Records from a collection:
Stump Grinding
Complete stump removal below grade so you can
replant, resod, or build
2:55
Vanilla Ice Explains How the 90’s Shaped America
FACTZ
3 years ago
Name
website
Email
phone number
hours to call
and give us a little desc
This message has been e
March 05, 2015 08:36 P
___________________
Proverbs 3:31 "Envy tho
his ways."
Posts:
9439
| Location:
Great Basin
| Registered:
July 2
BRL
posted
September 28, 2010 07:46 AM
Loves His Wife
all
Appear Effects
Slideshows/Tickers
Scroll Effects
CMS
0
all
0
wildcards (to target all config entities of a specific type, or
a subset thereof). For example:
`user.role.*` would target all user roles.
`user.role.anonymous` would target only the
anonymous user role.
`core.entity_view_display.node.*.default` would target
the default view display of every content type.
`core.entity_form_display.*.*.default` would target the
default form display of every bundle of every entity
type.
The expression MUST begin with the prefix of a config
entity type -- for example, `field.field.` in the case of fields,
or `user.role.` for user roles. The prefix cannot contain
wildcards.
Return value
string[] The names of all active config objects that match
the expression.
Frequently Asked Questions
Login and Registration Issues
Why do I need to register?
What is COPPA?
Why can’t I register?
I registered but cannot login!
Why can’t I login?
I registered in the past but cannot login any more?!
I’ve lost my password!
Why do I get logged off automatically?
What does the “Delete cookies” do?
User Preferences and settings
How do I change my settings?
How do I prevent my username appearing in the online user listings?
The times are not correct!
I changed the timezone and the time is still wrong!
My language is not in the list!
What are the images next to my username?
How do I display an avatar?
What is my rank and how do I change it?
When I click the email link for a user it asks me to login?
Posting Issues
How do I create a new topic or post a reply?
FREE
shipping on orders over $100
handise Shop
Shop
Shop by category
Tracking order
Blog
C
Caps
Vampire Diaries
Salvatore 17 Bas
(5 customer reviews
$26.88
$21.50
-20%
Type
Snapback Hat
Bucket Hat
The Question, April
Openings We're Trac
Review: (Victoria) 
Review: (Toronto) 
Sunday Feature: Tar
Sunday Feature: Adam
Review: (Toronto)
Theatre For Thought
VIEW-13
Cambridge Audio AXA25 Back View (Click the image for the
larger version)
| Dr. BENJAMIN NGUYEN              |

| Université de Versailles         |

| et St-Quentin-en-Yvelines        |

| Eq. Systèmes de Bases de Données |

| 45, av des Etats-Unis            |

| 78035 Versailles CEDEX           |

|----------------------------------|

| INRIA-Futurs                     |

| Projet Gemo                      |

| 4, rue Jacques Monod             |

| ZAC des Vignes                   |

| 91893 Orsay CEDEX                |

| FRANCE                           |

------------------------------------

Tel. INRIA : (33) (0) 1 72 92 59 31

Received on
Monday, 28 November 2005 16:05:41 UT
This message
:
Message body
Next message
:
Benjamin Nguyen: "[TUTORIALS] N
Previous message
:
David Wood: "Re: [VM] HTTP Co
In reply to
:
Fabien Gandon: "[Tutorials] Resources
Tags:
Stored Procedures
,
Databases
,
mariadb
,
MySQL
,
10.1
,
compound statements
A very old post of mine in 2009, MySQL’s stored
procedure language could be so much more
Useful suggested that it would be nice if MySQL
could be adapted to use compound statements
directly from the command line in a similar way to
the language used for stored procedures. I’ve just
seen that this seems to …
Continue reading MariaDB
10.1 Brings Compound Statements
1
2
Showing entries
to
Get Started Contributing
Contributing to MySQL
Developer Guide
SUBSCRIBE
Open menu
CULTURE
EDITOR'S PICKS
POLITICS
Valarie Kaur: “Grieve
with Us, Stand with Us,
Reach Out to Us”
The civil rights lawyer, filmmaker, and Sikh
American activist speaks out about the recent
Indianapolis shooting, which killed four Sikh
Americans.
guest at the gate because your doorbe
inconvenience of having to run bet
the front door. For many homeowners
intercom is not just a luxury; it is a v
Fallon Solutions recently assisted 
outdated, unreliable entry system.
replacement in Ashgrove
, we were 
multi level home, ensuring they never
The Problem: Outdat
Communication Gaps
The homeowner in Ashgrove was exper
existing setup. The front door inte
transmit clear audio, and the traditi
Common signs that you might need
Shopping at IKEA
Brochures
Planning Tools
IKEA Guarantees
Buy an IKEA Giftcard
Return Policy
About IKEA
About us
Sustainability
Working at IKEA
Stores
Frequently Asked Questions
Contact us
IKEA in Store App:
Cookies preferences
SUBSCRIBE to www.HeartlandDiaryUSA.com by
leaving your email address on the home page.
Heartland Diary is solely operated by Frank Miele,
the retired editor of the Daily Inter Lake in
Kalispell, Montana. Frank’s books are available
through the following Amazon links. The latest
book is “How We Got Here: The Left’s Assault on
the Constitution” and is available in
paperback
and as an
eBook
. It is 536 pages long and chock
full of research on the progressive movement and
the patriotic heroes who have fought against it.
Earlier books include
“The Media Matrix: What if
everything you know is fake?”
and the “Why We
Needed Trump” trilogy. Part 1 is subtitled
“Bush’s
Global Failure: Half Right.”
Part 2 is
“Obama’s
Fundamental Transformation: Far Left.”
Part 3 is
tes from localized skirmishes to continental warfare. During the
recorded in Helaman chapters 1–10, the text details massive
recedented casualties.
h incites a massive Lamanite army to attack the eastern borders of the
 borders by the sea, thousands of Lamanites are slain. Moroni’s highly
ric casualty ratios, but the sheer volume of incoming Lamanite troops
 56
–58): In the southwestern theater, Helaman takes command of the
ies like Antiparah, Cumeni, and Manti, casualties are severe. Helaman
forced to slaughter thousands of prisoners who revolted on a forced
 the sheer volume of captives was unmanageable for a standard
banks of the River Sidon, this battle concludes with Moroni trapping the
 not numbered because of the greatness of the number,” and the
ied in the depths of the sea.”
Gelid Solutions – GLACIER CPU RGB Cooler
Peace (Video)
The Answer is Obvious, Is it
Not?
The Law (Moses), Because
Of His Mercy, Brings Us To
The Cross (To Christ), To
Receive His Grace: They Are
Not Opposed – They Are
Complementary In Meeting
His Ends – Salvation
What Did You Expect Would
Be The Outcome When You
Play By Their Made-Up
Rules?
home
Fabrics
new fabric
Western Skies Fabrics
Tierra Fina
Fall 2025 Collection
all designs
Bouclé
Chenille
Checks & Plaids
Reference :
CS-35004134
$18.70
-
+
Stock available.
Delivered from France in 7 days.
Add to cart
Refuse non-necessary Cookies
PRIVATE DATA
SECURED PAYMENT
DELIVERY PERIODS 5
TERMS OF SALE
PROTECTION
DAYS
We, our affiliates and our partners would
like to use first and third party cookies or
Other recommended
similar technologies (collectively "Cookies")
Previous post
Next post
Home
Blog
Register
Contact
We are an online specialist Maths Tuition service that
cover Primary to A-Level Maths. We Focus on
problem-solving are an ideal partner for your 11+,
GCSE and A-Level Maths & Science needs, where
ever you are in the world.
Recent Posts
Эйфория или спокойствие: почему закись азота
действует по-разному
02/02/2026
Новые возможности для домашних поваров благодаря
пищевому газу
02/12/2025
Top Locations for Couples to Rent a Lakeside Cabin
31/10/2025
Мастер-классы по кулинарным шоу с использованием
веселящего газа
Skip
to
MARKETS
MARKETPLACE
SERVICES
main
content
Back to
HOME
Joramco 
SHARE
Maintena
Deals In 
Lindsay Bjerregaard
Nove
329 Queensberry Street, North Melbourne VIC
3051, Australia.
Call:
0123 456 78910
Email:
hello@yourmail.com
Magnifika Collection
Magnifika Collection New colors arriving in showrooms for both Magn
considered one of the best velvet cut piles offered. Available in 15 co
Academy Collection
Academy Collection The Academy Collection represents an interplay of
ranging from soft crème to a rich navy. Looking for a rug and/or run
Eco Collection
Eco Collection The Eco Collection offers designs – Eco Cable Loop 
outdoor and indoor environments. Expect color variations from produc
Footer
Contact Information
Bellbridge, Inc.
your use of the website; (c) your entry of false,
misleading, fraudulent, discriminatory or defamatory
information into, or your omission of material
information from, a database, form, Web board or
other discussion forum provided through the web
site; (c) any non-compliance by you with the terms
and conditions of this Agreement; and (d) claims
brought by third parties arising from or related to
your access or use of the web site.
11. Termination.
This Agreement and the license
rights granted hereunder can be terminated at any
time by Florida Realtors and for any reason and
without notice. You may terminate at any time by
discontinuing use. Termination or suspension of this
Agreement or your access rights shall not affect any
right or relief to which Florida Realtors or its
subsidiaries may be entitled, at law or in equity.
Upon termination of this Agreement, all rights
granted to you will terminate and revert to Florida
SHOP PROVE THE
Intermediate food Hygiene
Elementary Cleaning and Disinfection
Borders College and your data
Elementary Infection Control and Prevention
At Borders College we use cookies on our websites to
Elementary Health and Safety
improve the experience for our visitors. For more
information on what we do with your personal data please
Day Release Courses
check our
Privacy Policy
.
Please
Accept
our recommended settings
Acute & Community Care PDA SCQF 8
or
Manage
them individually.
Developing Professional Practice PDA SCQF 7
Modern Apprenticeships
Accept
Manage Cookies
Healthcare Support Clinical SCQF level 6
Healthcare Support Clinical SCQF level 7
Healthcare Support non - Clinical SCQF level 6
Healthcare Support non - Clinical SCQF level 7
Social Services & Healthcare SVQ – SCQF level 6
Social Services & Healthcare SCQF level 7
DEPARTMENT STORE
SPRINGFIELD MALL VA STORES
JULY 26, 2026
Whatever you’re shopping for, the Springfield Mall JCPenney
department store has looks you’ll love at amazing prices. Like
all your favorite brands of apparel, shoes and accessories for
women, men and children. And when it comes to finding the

- [WHAT THIS TASK INVOLVES]
Once you find the line with "SECURED PAYMENT" above, print it and every line after it up to and including the line with "your use of", exactly as written and nothing else.

- [SOLUTION FOR THIS PROBLEM]
SECURED PAYMENT
DELIVERY PERIODS 5
TERMS OF SALE
PROTECTION
DAYS
We, our affiliates and our partners would
like to use first and third party cookies or
Other recommended
similar technologies (collectively "Cookies")
Previous post
Next post
Home
Blog
Register
Contact
We are an online specialist Maths Tuition service that
cover Primary to A-Level Maths. We Focus on
problem-solving are an ideal partner for your 11+,
GCSE and A-Level Maths & Science needs, where
ever you are in the world.
Recent Posts
Эйфория или спокойствие: почему закись азота
действует по-разному
02/02/2026
Новые возможности для домашних поваров благодаря
пищевому газу
02/12/2025
Top Locations for Couples to Rent a Lakeside Cabin
31/10/2025
Мастер-классы по кулинарным шоу с использованием
веселящего газа
Skip
to
MARKETS
MARKETPLACE
SERVICES
main
content
Back to
HOME
Joramco 
SHARE
Maintena
Deals In 
Lindsay Bjerregaard
Nove
329 Queensberry Street, North Melbourne VIC
3051, Australia.
Call:
0123 456 78910
Email:
hello@yourmail.com
Magnifika Collection
Magnifika Collection New colors arriving in showrooms for both Magn
considered one of the best velvet cut piles offered. Available in 15 co
Academy Collection
Academy Collection The Academy Collection represents an interplay of
ranging from soft crème to a rich navy. Looking for a rug and/or run
Eco Collection
Eco Collection The Eco Collection offers designs – Eco Cable Loop 
outdoor and indoor environments. Expect color variations from produc
Footer
Contact Information
Bellbridge, Inc.
your use of the website; (c) your entry of false,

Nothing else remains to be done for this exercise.